L'apôtre Paul parle de l'avenir de l'Humanité en ces termes : “Pour ce qui est des temps et des moments, vous n'avez pas besoin, frères, qu'on vous en écrive. Car vous savez bien vous-mêmes que le jour du Seigneur viendra comme un voleur dans la nuit. Quand les hommes diront : Paix et sûreté ! alors une ruine soudaine les surprendra, comme les douleurs de l'enfantement surprennent la femme enceinte, et ils n'échapperont point” (I Thessaloniciens 5 : 1-3).

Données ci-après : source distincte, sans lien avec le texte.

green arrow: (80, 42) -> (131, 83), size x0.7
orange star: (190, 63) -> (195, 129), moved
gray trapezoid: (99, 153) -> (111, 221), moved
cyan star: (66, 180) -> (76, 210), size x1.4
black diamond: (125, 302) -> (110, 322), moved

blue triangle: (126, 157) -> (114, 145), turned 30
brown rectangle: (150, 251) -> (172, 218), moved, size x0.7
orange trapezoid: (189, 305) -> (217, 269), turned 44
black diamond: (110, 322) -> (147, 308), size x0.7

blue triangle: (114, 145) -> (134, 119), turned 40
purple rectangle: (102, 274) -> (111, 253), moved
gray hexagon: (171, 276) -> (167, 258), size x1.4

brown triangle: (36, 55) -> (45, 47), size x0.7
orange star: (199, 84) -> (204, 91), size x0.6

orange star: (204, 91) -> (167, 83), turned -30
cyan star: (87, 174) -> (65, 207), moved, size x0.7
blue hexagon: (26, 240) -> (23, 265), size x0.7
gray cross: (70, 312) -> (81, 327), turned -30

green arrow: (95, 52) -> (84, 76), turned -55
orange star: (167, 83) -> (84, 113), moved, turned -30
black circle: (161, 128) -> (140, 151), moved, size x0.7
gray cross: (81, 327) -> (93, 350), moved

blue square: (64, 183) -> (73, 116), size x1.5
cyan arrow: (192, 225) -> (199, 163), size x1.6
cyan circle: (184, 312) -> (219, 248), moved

Il y a de l'espoir pour l'Humanité car Dieu sait d'avance ce qui l'attend. Paul nous donne des paroles fort encourageantes quand il parle de la destinée de l'Humanité. Que dit-il ? “Car, le Seigneur lui-même, à un signal donné, à la voix d'un archange, descendra du ciel, et les morts en Christ ressusciteront premièrement. Ensuite, nous, les vivants qui seront restés, nous serons tous enlevés avec eux sur des nuées, à la rencontre du Seigneur dans les airs, et ainsi nous serons toujours avec le Seigneur. Consolez-vous donc les uns les autres par ces paroles” (I Thessaloniciens 4 : 16-18).
Et Paul de conclure par cette déclaration magistrale et pleine d'espérance : “Mais nous qui sommes du jour, soyons sobres [sérieux] ayant revêtus la cuirasse de la foi et de l'amour, et ayant pour casque l'espérance du salut. Car Dieu ne nous a pas destinés à la colère, mais à la possession du salut par notre Seigneur Jésus-Christ…” (I Thessaloniciens 5 : 8-9).
La science des hommes, si étendue soit-elle dans les domaines qui relèvent de son ressort, n'a aucun moyen de savoir ce que Dieu nous révèle par la bouche de Son serviteur, l'apôtre Paul. C'est là une des raisons pour laquelle la science donne peu d'espoir à l'Humanité.
Mais nous avons la révélation de Dieu, Créateur de l'univers. Faisons-Lui pleinement confiance, car Il a prévu un destin grandiose pour chacun de nous. Si l'Homme ne sait pas où il va, Dieu le sait. Demandez-Lui simplement qu'Il vous le révèle. Il sera très heureux de répondre à vos attentes.